Originally published at the USU SHAFT site.
By Common Consent, a popular Mormon blog, laments a recent phenomenon:
Our young people go off to college or leave home for work, and they promptly drop out of the Church. This seems to be happening at accelerated rates compared to the past, and the old assumption that many will eventually come back when they start families of their own seems to be holding less than it used to. In short, we’re losing our young people at an alarming rate.
This trend isn’t unique to Mormonism, of course. Indeed, relative to other Christian sects, Mormonism has fairly low attrition. But what is interesting about those who apostatize from the LDS Church is that they don’t leave to join other faiths. More often, they leave religion altogether. This blog and its readers are evidence of that.
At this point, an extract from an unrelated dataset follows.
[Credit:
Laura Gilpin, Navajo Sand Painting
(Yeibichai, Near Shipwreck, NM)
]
I often hear the sentiment from my LDS friends that, “If Mormonism isn’t true, no religion is.” I think that’s a false dilemma, but I understand it. Mormons become victims of their own devoutness. Their expectations of the church and its leaders are unrealistically high, setting them up for disappointment. When you believe in something (in this case Mormonism) so strongly, and then discover that it’s untrue, you begin to doubt other beliefs you held as certainties—including god.
Perhaps in response to the aforementioned phenomenon, LDS leaders have taken aim at atheism in recent conference talks and public addresses. I find this ironic, though, because Mormonism arguably has more in common with atheism than it does other religions.
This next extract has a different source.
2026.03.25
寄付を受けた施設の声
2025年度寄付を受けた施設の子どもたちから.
At first blush, this observation may sound absurd, even offensive. The most immediate and seemingly insurmountable difference between Mormons and atheists is that the former believe in gods. But the gods of Mormonism are actually compatible with the atheistic/naturalistic worldview. Unlike the traditional Abrahamic god, the gods of Mormonism do not transcend the physical universe; they instead reside within it. They also—with the notable exception of the Holy Ghost—have bodies of flesh and bone. And given the space technology, we could literally ‘hie to Kolob‘ and locate the Mormon god Elohim.
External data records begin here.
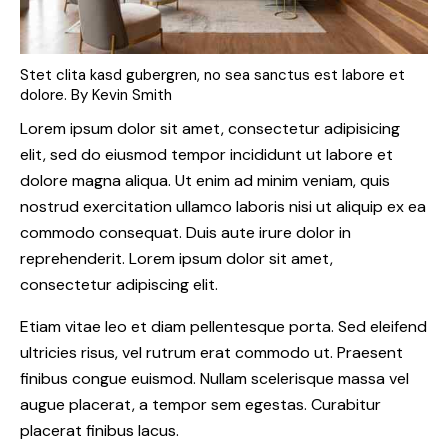
Stet clita kasd gubergren, no sea sanctus est labore et
dolore. By
Kevin Smith
Lorem ipsum dolor sit amet, consectetur adipisicing
elit, sed do eiusmod tempor incididunt ut labore et
dolore magna aliqua. Ut enim ad minim veniam, quis
nostrud exercitation ullamco laboris nisi ut aliquip ex ea
commodo consequat. Duis aute irure dolor in
reprehenderit. Lorem ipsum dolor sit amet,
consectetur adipiscing elit.
Etiam vitae leo et diam pellentesque porta. Sed eleifend
ultricies risus, vel rutrum erat commodo ut. Praesent
finibus congue euismod. Nullam scelerisque massa vel
augue placerat, a tempor sem egestas. Curabitur
placerat finibus lacus.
Because these gods are a part of the physical universe, they could not have created it ex nihilo. As Joseph Smith taught in the King Follett discourse, the gods merely ‘organized’ the universe from pre-existing ‘intelligences’ or matter. So Mormons and atheists (should) both reject cosmological arguments for gods.
Like atheists, Mormons are also skeptical of rigid theologies, creeds, and traditions. There are a number of reasons for this, but among them is that Joseph Smith felt these things were too restrictive and didn’t allow for continuing, progressive revelation. This emphasis on progress, for me, now manifests itself as an excitement about scientific advancement.
And one of the more salient similarities: Mormonism and atheism have a shared humanism. Put simply, Mormonism is more concerned with man than gods. 2 Nephi 2:25 reads: “…men are, that they might have joy.” And in the Pearl of Great Price, it explicitly says that God’s work and glory is “to bring to pass the immortality and eternal life of man” (Moses 1:39)—a far more palatable to atheists than another Christian view that man was created to glorify god.